Black Orchid (1982)

Black Orchid is a curious story in that it is only two episodes but two episodes of nothing. Nothing of any consequence happens during this 50 minute adventure. This was Terrance Dudley’s second story of the season after ‘Four to Doomsday’ and whilst this story isn’t anywhere near as dull as that story this one isn’t that much better. The story takes place in 1925 where remarkably the Doctor has to play Cricket which given that his outfit is based on cricket is perhaps quite an astute one. The fact that the Doctor is mistakened for someone else is a particularly useful and in this case acceptable way to get the regulars into the action.

The big thing that seems to be of interest is that Sarah Sutton has to play two roles. She has to play Nyssa and Ann Talbot. I’m not quite sure as to what the point of this was. The only thing I can think of is that it’s to make up for being written out during ‘Kinda’. There are some fun moments where Nyssa and Ann have to appear on screen at the same time. The story centers around someone who has been hidden away in a country house whilst a shindig is taking place.
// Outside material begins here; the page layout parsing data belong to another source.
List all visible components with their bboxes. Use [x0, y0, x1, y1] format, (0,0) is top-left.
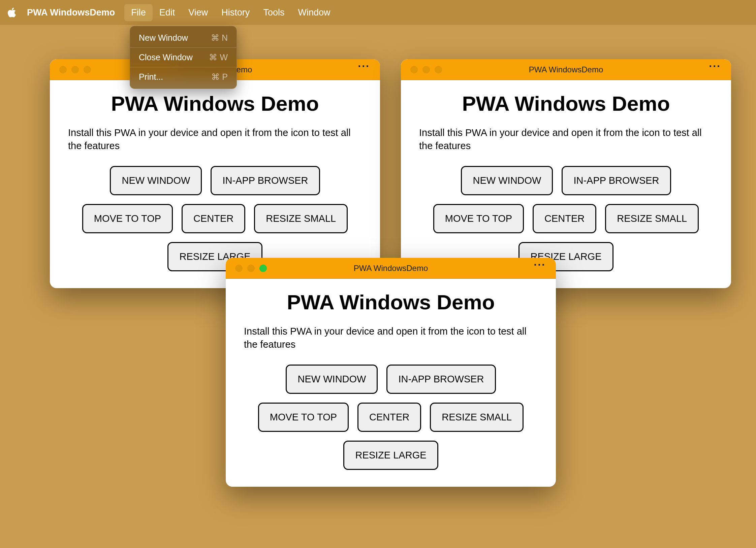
menu-item-shortcut: ⌘ P: [211, 72, 228, 82]
move-to-top-button[interactable]: MOVE TO TOP: [258, 403, 349, 432]
menubar-item-edit[interactable]: Edit: [153, 4, 182, 21]
window-title: PWA WindowsDemo: [529, 65, 603, 74]
traffic-lights: [59, 66, 91, 73]
menubar-item-window[interactable]: Window: [291, 4, 337, 21]
in-app-browser-button[interactable]: IN-APP BROWSER: [562, 166, 671, 195]
close-button[interactable]: [235, 265, 243, 272]
menu-item-shortcut: ⌘ N: [211, 33, 228, 43]
window-content: PWA Windows Demo Install this PWA in you…: [401, 80, 731, 288]
menu-item-close-window[interactable]: Close Window ⌘ W: [130, 49, 237, 66]
new-window-button[interactable]: NEW WINDOW: [461, 166, 553, 195]
page-description: Install this PWA in your device and open…: [419, 126, 713, 152]
page-title: PWA Windows Demo: [68, 92, 362, 115]
center-button[interactable]: CENTER: [357, 403, 421, 432]
menu-item-label: Print...: [139, 72, 163, 82]
close-button[interactable]: [59, 66, 67, 73]
page-title: PWA Windows Demo: [419, 92, 713, 115]
center-button[interactable]: CENTER: [182, 204, 245, 233]
button-grid: NEW WINDOW IN-APP BROWSER MOVE TO TOP CE…: [244, 365, 538, 470]
menubar-item-history[interactable]: History: [215, 4, 256, 21]
new-window-button[interactable]: NEW WINDOW: [110, 166, 202, 195]
menubar-item-file[interactable]: File: [124, 4, 153, 21]
window-content: PWA Windows Demo Install this PWA in you…: [226, 279, 556, 487]
minimize-button[interactable]: [71, 66, 79, 73]
system-menubar: PWA WindowsDemo File Edit View History T…: [0, 0, 756, 25]
close-button[interactable]: [410, 66, 418, 73]
resize-small-button[interactable]: RESIZE SMALL: [430, 403, 524, 432]
resize-large-button[interactable]: RESIZE LARGE: [343, 441, 438, 470]
in-app-browser-button[interactable]: IN-APP BROWSER: [386, 365, 496, 394]
button-grid: NEW WINDOW IN-APP BROWSER MOVE TO TOP CE…: [419, 166, 713, 271]
menu-item-print[interactable]: Print... ⌘ P: [130, 69, 237, 85]
menu-item-new-window[interactable]: New Window ⌘ N: [130, 30, 237, 46]
window-content: PWA Windows Demo Install this PWA in you…: [50, 80, 380, 288]
menu-item-label: Close Window: [139, 53, 193, 62]
in-app-browser-button[interactable]: IN-APP BROWSER: [211, 166, 320, 195]
traffic-lights: [235, 265, 267, 272]
move-to-top-button[interactable]: MOVE TO TOP: [433, 204, 524, 233]
app-window-2: PWA WindowsDemo ··· PWA Windows Demo Ins…: [401, 59, 731, 288]
page-title: PWA Windows Demo: [244, 290, 538, 314]
page-description: Install this PWA in your device and open…: [68, 126, 362, 152]
title-bar[interactable]: PWA WindowsDemo ···: [226, 258, 556, 279]
file-menu-dropdown: New Window ⌘ N Close Window ⌘ W Print...…: [130, 26, 237, 89]
minimize-button[interactable]: [422, 66, 430, 73]
traffic-lights: [410, 66, 442, 73]
resize-small-button[interactable]: RESIZE SMALL: [605, 204, 699, 233]
page-description: Install this PWA in your device and open…: [244, 325, 538, 351]
new-window-button[interactable]: NEW WINDOW: [286, 365, 378, 394]
app-window-1: PWA WindowsDemo ··· PWA Windows Demo Ins…: [50, 59, 380, 288]
menubar-app-name[interactable]: PWA WindowsDemo: [27, 7, 115, 18]
zoom-button[interactable]: [84, 66, 91, 73]
app-window-3-active: PWA WindowsDemo ··· PWA Windows Demo Ins…: [226, 258, 556, 487]
menubar-item-view[interactable]: View: [182, 4, 215, 21]
menu-item-label: New Window: [139, 33, 188, 43]
menu-separator: [130, 47, 237, 48]
zoom-button[interactable]: [259, 265, 267, 272]
minimize-button[interactable]: [247, 265, 255, 272]
zoom-button[interactable]: [435, 66, 442, 73]
apple-logo-icon[interactable]: [7, 7, 17, 18]
move-to-top-button[interactable]: MOVE TO TOP: [82, 204, 173, 233]
menubar-item-tools[interactable]: Tools: [256, 4, 291, 21]
resize-small-button[interactable]: RESIZE SMALL: [254, 204, 348, 233]
button-grid: NEW WINDOW IN-APP BROWSER MOVE TO TOP CE…: [68, 166, 362, 271]
window-title: PWA WindowsDemo: [354, 264, 428, 273]
menu-item-shortcut: ⌘ W: [209, 53, 228, 62]
menu-separator: [130, 67, 237, 67]
title-bar[interactable]: PWA WindowsDemo ···: [401, 59, 731, 80]
center-button[interactable]: CENTER: [533, 204, 596, 233]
We learn that the individual hidden away was at one time the fiancé of Ann who when he was travelling got into trouble retrieving the Black Orchid and presumably got locked away to protect his families’ interests. In the meantime, Ann marries the brother which doesn’t seem to bother either Ann or Lord Cranleigh. This is something that doesn’t get explained until the final part of the story which is a shame as I think it would have spiced the story up a bit.

Something that does slightly bother me is the bit where everyone seems to go into the TARDIS. It was perhaps the easiest and most sensible thing to do in the story but I just have a problem with letting everyone in the TARDIS. It should be like a VIP nightclub. Only the best get in and not any riff raff. The problem at this time is Club TARDIS is starting to lose a bit of its private setting. Also what is the point of Matthew Waterhouse in this story. It’s arguable as to the level of his contribution in some stories but in ‘Black Orchid’ all he does is dance for about 4 seconds and then proceeds to spend the rest of the story eating. I could have done that if I had been born a year later.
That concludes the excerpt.